Stored entries

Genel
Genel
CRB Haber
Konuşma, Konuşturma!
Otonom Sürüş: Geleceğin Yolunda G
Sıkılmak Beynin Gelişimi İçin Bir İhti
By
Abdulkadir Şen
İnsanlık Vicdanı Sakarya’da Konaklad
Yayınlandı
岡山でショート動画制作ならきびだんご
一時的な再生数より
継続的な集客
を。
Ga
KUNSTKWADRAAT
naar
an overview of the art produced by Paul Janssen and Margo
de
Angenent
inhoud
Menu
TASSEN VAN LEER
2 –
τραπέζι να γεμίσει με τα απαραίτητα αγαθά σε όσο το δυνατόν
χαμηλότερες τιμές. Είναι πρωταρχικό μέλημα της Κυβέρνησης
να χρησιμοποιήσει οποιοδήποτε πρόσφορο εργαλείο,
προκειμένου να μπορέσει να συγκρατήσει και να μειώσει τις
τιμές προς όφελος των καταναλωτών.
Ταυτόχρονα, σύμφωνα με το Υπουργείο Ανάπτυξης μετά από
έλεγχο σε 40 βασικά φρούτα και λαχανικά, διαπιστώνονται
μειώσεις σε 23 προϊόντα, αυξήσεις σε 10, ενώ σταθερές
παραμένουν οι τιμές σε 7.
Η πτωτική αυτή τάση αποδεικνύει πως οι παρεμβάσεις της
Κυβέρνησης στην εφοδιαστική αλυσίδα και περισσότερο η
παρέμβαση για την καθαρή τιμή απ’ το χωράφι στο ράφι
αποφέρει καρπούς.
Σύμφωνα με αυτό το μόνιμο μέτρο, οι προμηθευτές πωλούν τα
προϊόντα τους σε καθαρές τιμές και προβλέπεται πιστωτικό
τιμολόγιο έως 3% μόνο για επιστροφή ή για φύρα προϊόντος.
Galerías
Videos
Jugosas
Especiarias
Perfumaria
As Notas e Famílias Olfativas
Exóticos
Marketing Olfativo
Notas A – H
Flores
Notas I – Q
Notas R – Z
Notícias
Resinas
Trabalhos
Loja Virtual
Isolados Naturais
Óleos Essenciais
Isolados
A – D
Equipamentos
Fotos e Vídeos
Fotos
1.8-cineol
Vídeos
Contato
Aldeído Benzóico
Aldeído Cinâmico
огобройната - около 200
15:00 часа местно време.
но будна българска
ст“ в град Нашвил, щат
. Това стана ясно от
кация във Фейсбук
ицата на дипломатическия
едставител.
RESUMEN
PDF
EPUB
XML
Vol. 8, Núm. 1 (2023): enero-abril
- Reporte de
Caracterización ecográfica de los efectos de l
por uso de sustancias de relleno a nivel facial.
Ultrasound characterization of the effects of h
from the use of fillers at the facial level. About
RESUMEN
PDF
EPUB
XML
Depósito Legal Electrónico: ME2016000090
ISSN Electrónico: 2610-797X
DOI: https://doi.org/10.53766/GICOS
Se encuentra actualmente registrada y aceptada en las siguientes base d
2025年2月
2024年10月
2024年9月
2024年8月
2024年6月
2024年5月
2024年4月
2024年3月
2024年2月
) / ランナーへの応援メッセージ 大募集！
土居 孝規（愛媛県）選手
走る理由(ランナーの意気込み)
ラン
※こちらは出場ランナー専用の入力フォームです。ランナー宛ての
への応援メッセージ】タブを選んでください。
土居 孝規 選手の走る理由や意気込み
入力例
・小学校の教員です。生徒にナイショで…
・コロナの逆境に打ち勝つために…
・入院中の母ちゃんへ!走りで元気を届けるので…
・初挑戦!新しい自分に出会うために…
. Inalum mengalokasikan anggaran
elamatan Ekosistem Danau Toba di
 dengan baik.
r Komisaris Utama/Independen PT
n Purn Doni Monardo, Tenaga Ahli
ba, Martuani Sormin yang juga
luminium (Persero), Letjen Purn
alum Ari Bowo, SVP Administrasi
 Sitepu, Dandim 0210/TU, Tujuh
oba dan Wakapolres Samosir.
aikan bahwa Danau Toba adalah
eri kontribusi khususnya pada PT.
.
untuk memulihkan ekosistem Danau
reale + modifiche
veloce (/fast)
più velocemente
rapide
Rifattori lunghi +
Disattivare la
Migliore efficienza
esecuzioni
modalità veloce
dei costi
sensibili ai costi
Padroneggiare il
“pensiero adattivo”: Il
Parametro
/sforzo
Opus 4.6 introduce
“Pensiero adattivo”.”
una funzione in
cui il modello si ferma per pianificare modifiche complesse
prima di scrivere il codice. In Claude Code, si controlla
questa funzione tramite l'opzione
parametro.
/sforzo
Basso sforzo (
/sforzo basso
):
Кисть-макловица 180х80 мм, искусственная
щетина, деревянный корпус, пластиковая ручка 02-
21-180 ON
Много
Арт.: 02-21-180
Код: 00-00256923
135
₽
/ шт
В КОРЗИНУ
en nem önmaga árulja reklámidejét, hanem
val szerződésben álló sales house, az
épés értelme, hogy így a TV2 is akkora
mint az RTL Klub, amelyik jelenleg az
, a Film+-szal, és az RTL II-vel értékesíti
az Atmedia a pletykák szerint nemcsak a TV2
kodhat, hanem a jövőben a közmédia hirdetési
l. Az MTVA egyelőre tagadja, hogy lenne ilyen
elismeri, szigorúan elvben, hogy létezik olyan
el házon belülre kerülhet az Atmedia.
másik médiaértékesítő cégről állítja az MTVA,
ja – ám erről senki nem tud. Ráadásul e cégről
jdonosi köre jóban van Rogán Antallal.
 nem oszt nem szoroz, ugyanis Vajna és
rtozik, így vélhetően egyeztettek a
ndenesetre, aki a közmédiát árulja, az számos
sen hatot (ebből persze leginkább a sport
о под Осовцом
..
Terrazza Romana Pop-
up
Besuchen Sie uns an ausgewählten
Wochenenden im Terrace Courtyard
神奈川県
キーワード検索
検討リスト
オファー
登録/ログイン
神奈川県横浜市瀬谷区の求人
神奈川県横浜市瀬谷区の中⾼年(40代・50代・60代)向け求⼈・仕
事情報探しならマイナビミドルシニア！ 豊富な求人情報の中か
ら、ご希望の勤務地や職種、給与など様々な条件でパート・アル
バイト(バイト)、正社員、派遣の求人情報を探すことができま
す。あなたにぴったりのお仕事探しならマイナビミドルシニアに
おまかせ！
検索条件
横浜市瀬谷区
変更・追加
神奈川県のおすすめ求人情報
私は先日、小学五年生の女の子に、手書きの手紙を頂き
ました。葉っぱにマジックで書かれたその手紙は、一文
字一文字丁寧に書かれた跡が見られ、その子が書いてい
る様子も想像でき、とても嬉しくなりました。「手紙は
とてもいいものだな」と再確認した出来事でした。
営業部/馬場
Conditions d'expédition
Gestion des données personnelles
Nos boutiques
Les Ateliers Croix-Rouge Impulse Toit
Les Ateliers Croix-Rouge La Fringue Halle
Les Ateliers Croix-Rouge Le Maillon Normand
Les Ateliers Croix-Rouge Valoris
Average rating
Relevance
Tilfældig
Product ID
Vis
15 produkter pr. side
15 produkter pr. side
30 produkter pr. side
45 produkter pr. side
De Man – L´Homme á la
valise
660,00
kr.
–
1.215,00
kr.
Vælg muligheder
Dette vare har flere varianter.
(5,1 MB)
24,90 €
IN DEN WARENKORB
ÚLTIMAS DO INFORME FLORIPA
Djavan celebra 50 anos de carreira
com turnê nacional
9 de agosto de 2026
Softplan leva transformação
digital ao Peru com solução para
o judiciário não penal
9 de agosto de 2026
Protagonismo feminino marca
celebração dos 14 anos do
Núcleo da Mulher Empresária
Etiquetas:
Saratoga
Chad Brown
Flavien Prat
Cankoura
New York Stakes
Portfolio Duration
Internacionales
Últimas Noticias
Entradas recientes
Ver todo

- _Task description_
The answer must be every record above, repeated exactly as written.

- _Task output_
Genel
Genel
CRB Haber
Konuşma, Konuşturma!
Otonom Sürüş: Geleceğin Yolunda G
Sıkılmak Beynin Gelişimi İçin Bir İhti
By
Abdulkadir Şen
İnsanlık Vicdanı Sakarya’da Konaklad
Yayınlandı
岡山でショート動画制作ならきびだんご
一時的な再生数より
継続的な集客
を。
Ga
KUNSTKWADRAAT
naar
an overview of the art produced by Paul Janssen and Margo
de
Angenent
inhoud
Menu
TASSEN VAN LEER
2 –
τραπέζι να γεμίσει με τα απαραίτητα αγαθά σε όσο το δυνατόν
χαμηλότερες τιμές. Είναι πρωταρχικό μέλημα της Κυβέρνησης
να χρησιμοποιήσει οποιοδήποτε πρόσφορο εργαλείο,
προκειμένου να μπορέσει να συγκρατήσει και να μειώσει τις
τιμές προς όφελος των καταναλωτών.
Ταυτόχρονα, σύμφωνα με το Υπουργείο Ανάπτυξης μετά από
έλεγχο σε 40 βασικά φρούτα και λαχανικά, διαπιστώνονται
μειώσεις σε 23 προϊόντα, αυξήσεις σε 10, ενώ σταθερές
παραμένουν οι τιμές σε 7.
Η πτωτική αυτή τάση αποδεικνύει πως οι παρεμβάσεις της
Κυβέρνησης στην εφοδιαστική αλυσίδα και περισσότερο η
παρέμβαση για την καθαρή τιμή απ’ το χωράφι στο ράφι
αποφέρει καρπούς.
Σύμφωνα με αυτό το μόνιμο μέτρο, οι προμηθευτές πωλούν τα
προϊόντα τους σε καθαρές τιμές και προβλέπεται πιστωτικό
τιμολόγιο έως 3% μόνο για επιστροφή ή για φύρα προϊόντος.
Galerías
Videos
Jugosas
Especiarias
Perfumaria
As Notas e Famílias Olfativas
Exóticos
Marketing Olfativo
Notas A – H
Flores
Notas I – Q
Notas R – Z
Notícias
Resinas
Trabalhos
Loja Virtual
Isolados Naturais
Óleos Essenciais
Isolados
A – D
Equipamentos
Fotos e Vídeos
Fotos
1.8-cineol
Vídeos
Contato
Aldeído Benzóico
Aldeído Cinâmico
огобройната - около 200
15:00 часа местно време.
но будна българска
ст“ в град Нашвил, щат
. Това стана ясно от
кация във Фейсбук
ицата на дипломатическия
едставител.
RESUMEN
PDF
EPUB
XML
Vol. 8, Núm. 1 (2023): enero-abril
- Reporte de
Caracterización ecográfica de los efectos de l
por uso de sustancias de relleno a nivel facial.
Ultrasound characterization of the effects of h
from the use of fillers at the facial level. About
RESUMEN
PDF
EPUB
XML
Depósito Legal Electrónico: ME2016000090
ISSN Electrónico: 2610-797X
DOI: https://doi.org/10.53766/GICOS
Se encuentra actualmente registrada y aceptada en las siguientes base d
2025年2月
2024年10月
2024年9月
2024年8月
2024年6月
2024年5月
2024年4月
2024年3月
2024年2月
) / ランナーへの応援メッセージ 大募集！
土居 孝規（愛媛県）選手
走る理由(ランナーの意気込み)
ラン
※こちらは出場ランナー専用の入力フォームです。ランナー宛ての
への応援メッセージ】タブを選んでください。
土居 孝規 選手の走る理由や意気込み
入力例
・小学校の教員です。生徒にナイショで…
・コロナの逆境に打ち勝つために…
・入院中の母ちゃんへ!走りで元気を届けるので…
・初挑戦!新しい自分に出会うために…
. Inalum mengalokasikan anggaran
elamatan Ekosistem Danau Toba di
 dengan baik.
r Komisaris Utama/Independen PT
n Purn Doni Monardo, Tenaga Ahli
ba, Martuani Sormin yang juga
luminium (Persero), Letjen Purn
alum Ari Bowo, SVP Administrasi
 Sitepu, Dandim 0210/TU, Tujuh
oba dan Wakapolres Samosir.
aikan bahwa Danau Toba adalah
eri kontribusi khususnya pada PT.
.
untuk memulihkan ekosistem Danau
reale + modifiche
veloce (/fast)
più velocemente
rapide
Rifattori lunghi +
Disattivare la
Migliore efficienza
esecuzioni
modalità veloce
dei costi
sensibili ai costi
Padroneggiare il
“pensiero adattivo”: Il
Parametro
/sforzo
Opus 4.6 introduce
“Pensiero adattivo”.”
una funzione in
cui il modello si ferma per pianificare modifiche complesse
prima di scrivere il codice. In Claude Code, si controlla
questa funzione tramite l'opzione
parametro.
/sforzo
Basso sforzo (
/sforzo basso
):
Кисть-макловица 180х80 мм, искусственная
щетина, деревянный корпус, пластиковая ручка 02-
21-180 ON
Много
Арт.: 02-21-180
Код: 00-00256923
135
₽
/ шт
В КОРЗИНУ
en nem önmaga árulja reklámidejét, hanem
val szerződésben álló sales house, az
épés értelme, hogy így a TV2 is akkora
mint az RTL Klub, amelyik jelenleg az
, a Film+-szal, és az RTL II-vel értékesíti
az Atmedia a pletykák szerint nemcsak a TV2
kodhat, hanem a jövőben a közmédia hirdetési
l. Az MTVA egyelőre tagadja, hogy lenne ilyen
elismeri, szigorúan elvben, hogy létezik olyan
el házon belülre kerülhet az Atmedia.
másik médiaértékesítő cégről állítja az MTVA,
ja – ám erről senki nem tud. Ráadásul e cégről
jdonosi köre jóban van Rogán Antallal.
 nem oszt nem szoroz, ugyanis Vajna és
rtozik, így vélhetően egyeztettek a
ndenesetre, aki a közmédiát árulja, az számos
sen hatot (ebből persze leginkább a sport
о под Осовцом
..
Terrazza Romana Pop-
up
Besuchen Sie uns an ausgewählten
Wochenenden im Terrace Courtyard
神奈川県
キーワード検索
検討リスト
オファー
登録/ログイン
神奈川県横浜市瀬谷区の求人
神奈川県横浜市瀬谷区の中⾼年(40代・50代・60代)向け求⼈・仕
事情報探しならマイナビミドルシニア！ 豊富な求人情報の中か
ら、ご希望の勤務地や職種、給与など様々な条件でパート・アル
バイト(バイト)、正社員、派遣の求人情報を探すことができま
す。あなたにぴったりのお仕事探しならマイナビミドルシニアに
おまかせ！
検索条件
横浜市瀬谷区
変更・追加
神奈川県のおすすめ求人情報
私は先日、小学五年生の女の子に、手書きの手紙を頂き
ました。葉っぱにマジックで書かれたその手紙は、一文
字一文字丁寧に書かれた跡が見られ、その子が書いてい
る様子も想像でき、とても嬉しくなりました。「手紙は
とてもいいものだな」と再確認した出来事でした。
営業部/馬場
Conditions d'expédition
Gestion des données personnelles
Nos boutiques
Les Ateliers Croix-Rouge Impulse Toit
Les Ateliers Croix-Rouge La Fringue Halle
Les Ateliers Croix-Rouge Le Maillon Normand
Les Ateliers Croix-Rouge Valoris
Average rating
Relevance
Tilfældig
Product ID
Vis
15 produkter pr. side
15 produkter pr. side
30 produkter pr. side
45 produkter pr. side
De Man – L´Homme á la
valise
660,00
kr.
–
1.215,00
kr.
Vælg muligheder
Dette vare har flere varianter.
(5,1 MB)
24,90 €
IN DEN WARENKORB
ÚLTIMAS DO INFORME FLORIPA
Djavan celebra 50 anos de carreira
com turnê nacional
9 de agosto de 2026
Softplan leva transformação
digital ao Peru com solução para
o judiciário não penal
9 de agosto de 2026
Protagonismo feminino marca
celebração dos 14 anos do
Núcleo da Mulher Empresária
Etiquetas:
Saratoga
Chad Brown
Flavien Prat
Cankoura
New York Stakes
Portfolio Duration
Internacionales
Últimas Noticias
Entradas recientes
Ver todo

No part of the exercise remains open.